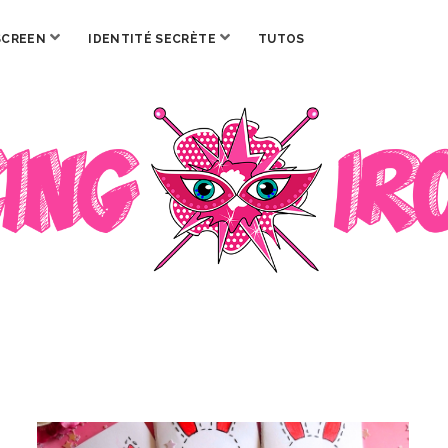
ouvrir
ouvrir
SCREEN
IDENTITÉ SECRÈTE
TUTOS
menu
menu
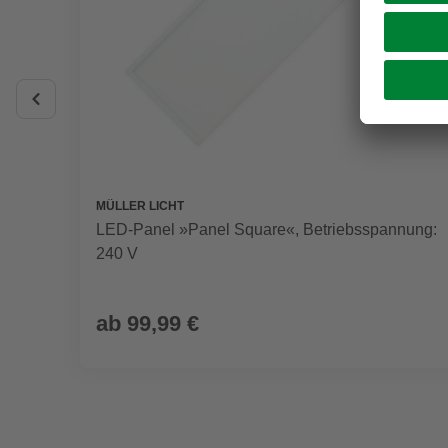
MÜLLER LICHT
LED-Panel »Panel Square«, Betriebsspannung:
240 V
ab
99,99 €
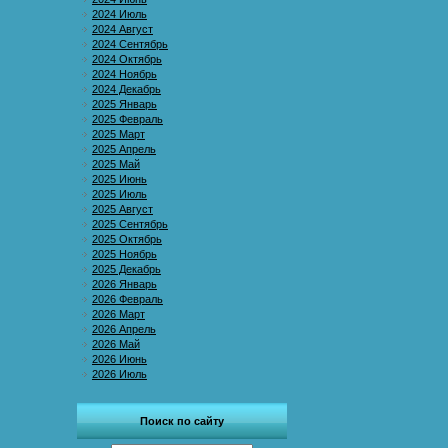
2024 Июль
2024 Август
2024 Сентябрь
2024 Октябрь
2024 Ноябрь
2024 Декабрь
2025 Январь
2025 Февраль
2025 Март
2025 Апрель
2025 Май
2025 Июнь
2025 Июль
2025 Август
2025 Сентябрь
2025 Октябрь
2025 Ноябрь
2025 Декабрь
2026 Январь
2026 Февраль
2026 Март
2026 Апрель
2026 Май
2026 Июнь
2026 Июль
Поиск по сайту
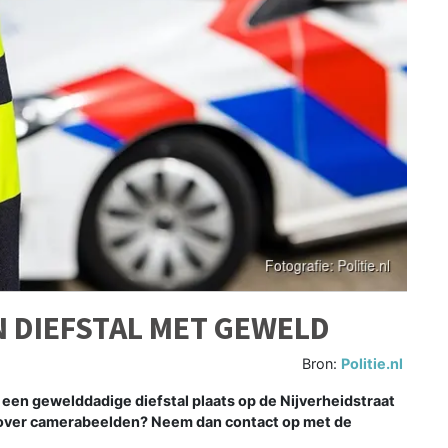
 DIEFSTAL MET GEWELD
Bron:
Politie.nl
een gewelddadige diefstal plaats op de Nijverheidstraat
u over camerabeelden? Neem dan contact op met de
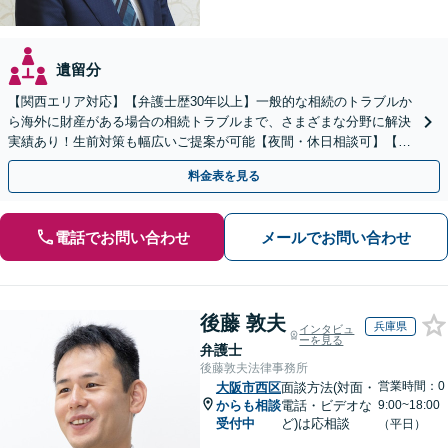
遺留分
【関西エリア対応】【弁護士歴30年以上】一般的な相続のトラブルか
ら海外に財産がある場合の相続トラブルまで、さまざまな分野に解決
実績あり！生前対策も幅広いご提案が可能【夜間・休日相談可】【完
全個室】
料金表を見る
電話でお問い合わせ
メールでお問い合わせ
後藤 敦夫
兵庫県
インタビュ
ーを見る
弁護士
後藤敦夫法律事務所
営業時間：0
大阪市西区
面談方法(対面・
からも相談
電話・ビデオな
9:00~18:00
受付中
ど)は応相談
（平日）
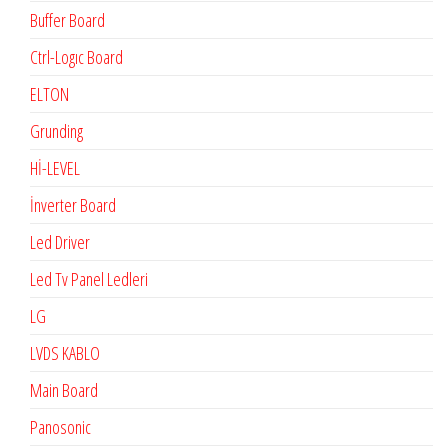
Buffer Board
Ctrl-Logıc Board
ELTON
Grunding
Hİ-LEVEL
İnverter Board
Led Driver
Led Tv Panel Ledleri
LG
LVDS KABLO
Main Board
Panosonic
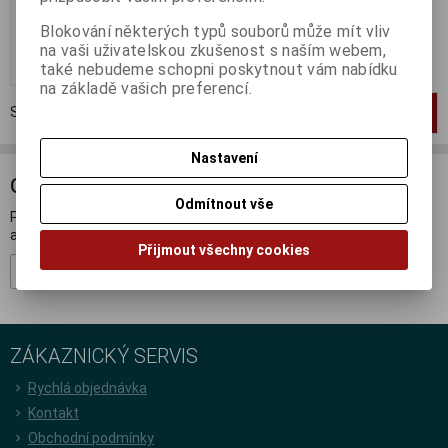
236 Kč
195 Kč (bez DPH:)
Blokování některých typů souborů může mít vliv
na vaši uživatelskou zkušenost s naším webem,
Koupit
také nebudeme schopni poskytnout vám nabídku
na základě vašich preferencí.
Strana
1
z
1
Celkem
1
záznamů
1
Nastavení
ODBĚR NOVINEK
Odmítnout vše
Přihlašte se k odběru novinek a buďte informováni o novinkách,
akcích a soutěžích.
Přijmout všechny cookies
Registrovat
ZÁKAZNICKÝ SERVIS
Rychlá objednávka
Kontakt
Obchodní podmínky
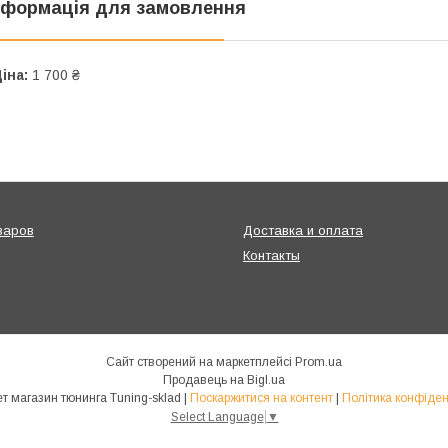
нформація для замовлення
іна:
1 700 ₴
варов
Доставка и оплата
Контакты
Сайт створений на маркетплейсі
Prom.ua
Продавець на Bigl.ua
Интернет магазин тюнинга Tuning-sklad |
Поскаржитися на контент
|
Політика конфіден
Select Language
▼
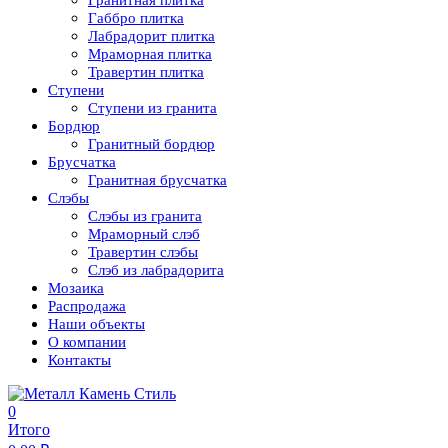
Гранитная плитка
Габбро плитка
Лабрадорит плитка
Мраморная плитка
Травертин плитка
Ступени
Ступени из гранита
Бордюр
Гранитный бордюр
Брусчатка
Гранитная брусчатка
Слэбы
Слэбы из гранита
Мраморный слэб
Травертин слэбы
Слэб из лабрадорита
Мозаика
Распродажа
Наши объекты
О компании
Контакты
0
Итого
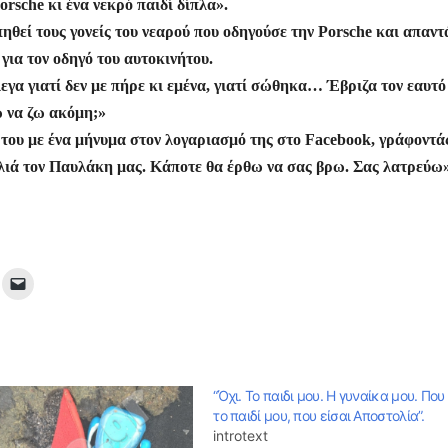
rsche κι ένα νεκρό παιδί δίπλα».
ηθεί τους γονείς του νεαρού που οδηγούσε την Porsche και απαντ
για τον οδηγό του αυτοκινήτου.
εγα γιατί δεν με πήρε κι εμένα, γιατί σώθηκα… Έβριζα τον εαυτό
ώ να ζω ακόμη;»
 του με ένα μήνυμα στον λογαριασμό της στο Facebook, γράφοντάς
αλιά τον Παυλάκη μας. Κάποτε θα έρθω να σας βρω. Σας λατρεύω»
“Όχι. Το παιδι μου. Η γυναίκα μου. Που 
το παιδί μου, που είσαι Αποστολία”.
introtext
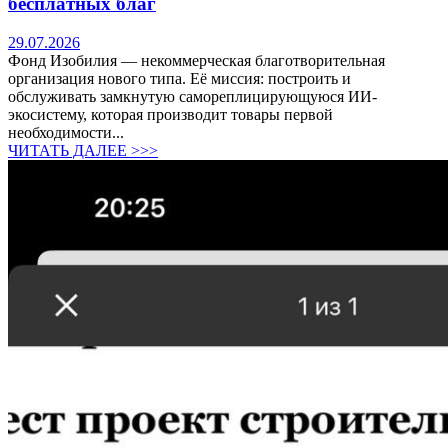
бесплатных благ
29.07.2026
Фонд Изобилия — некоммерческая благотворительная
организация нового типа. Её миссия: построить и
обслуживать замкнутую самореплицирующуюся ИИ-
экосистему, которая производит товары первой
необходимости...
ЧИТАТЬ ДАЛЕЕ >>>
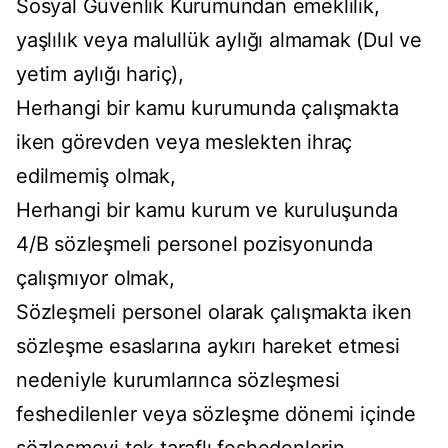
Sosyal Güvenlik Kurumundan emeklilik,
yaşlılık veya malullük aylığı almamak (Dul ve
yetim aylığı hariç),
Herhangi bir kamu kurumunda çalışmakta
iken görevden veya meslekten ihraç
edilmemiş olmak,
Herhangi bir kamu kurum ve kuruluşunda
4/B sözleşmeli personel pozisyonunda
çalışmıyor olmak,
Sözleşmeli personel olarak çalışmakta iken
sözleşme esaslarına aykırı hareket etmesi
nedeniyle kurumlarınca sözleşmesi
feshedilenler veya sözleşme dönemi içinde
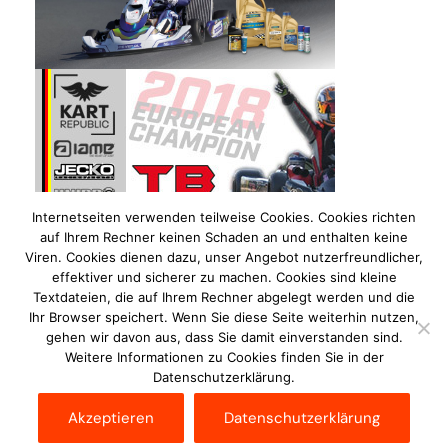
Internetseiten verwenden teilweise Cookies. Cookies richten
auf Ihrem Rechner keinen Schaden an und enthalten keine
Viren. Cookies dienen dazu, unser Angebot nutzerfreundlicher,
effektiver und sicherer zu machen. Cookies sind kleine
Textdateien, die auf Ihrem Rechner abgelegt werden und die
Ihr Browser speichert. Wenn Sie diese Seite weiterhin nutzen,
gehen wir davon aus, dass Sie damit einverstanden sind.
Weitere Informationen zu Cookies finden Sie in der
Datenschutzerklärung.
Impressum
Datenschutzerklärung
Disclaimer
Akzeptieren
Datenschutzerklärung
Kontakt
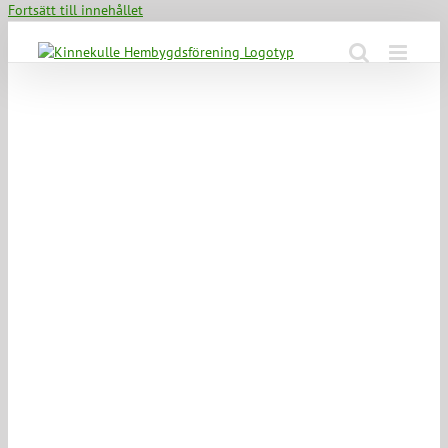
Fortsätt till innehållet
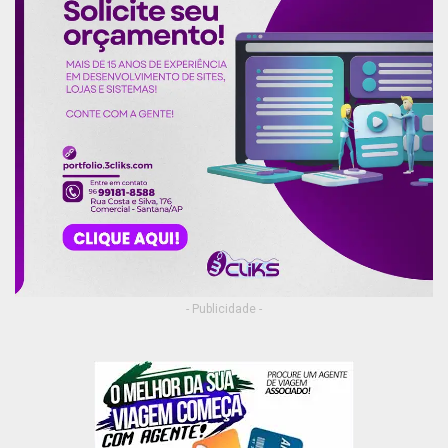
- Publicidade -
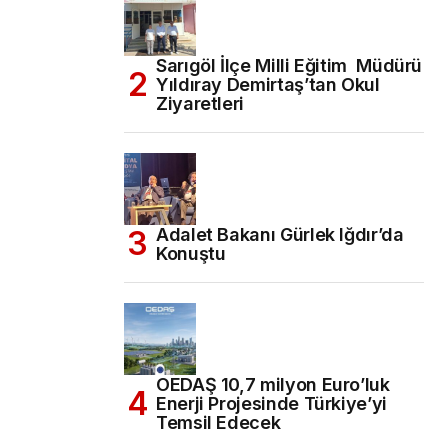
Sarıgöl İlçe Milli Eğitim Müdürü
Yıldıray Demirtaş’tan Okul
Ziyaretleri
Adalet Bakanı Gürlek Iğdır’da
Konuştu
OEDAŞ 10,7 milyon Euro’luk
Enerji Projesinde Türkiye’yi
Temsil Edecek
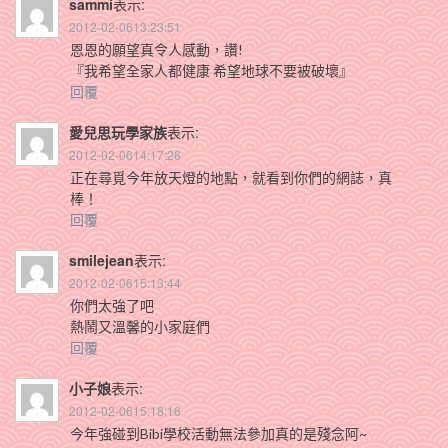
sammi
表示:
2012-02-0613:23:51
恩恩的願望真令人感動，讚!
『我希望全家人都健康 希望地球不要被破壞』
回覆
愛兒思玩學家族
表示:
2012-02-0614:17:26
正在尋覓今年放天燈的地點，就看到你們的網誌，真
棒！
回覆
smilejean
表示:
2012-02-0615:13:44
你們太強了吧
熱鬧又溫馨的小家庭們
回覆
小子娘
表示:
2012-02-0615:18:16
今年強碰到Bibi學校活動無法參加真的是殘念阿~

====================

TASK TO CARRY OUT: Give back, word for word, the lines of the records that run from the one holding "2012-02-0615:13:44" to the very last.

ANSWER BELOW:
2012-02-0615:13:44
你們太強了吧
熱鬧又溫馨的小家庭們
回覆
小子娘
表示:
2012-02-0615:18:16
今年強碰到Bibi學校活動無法參加真的是殘念阿~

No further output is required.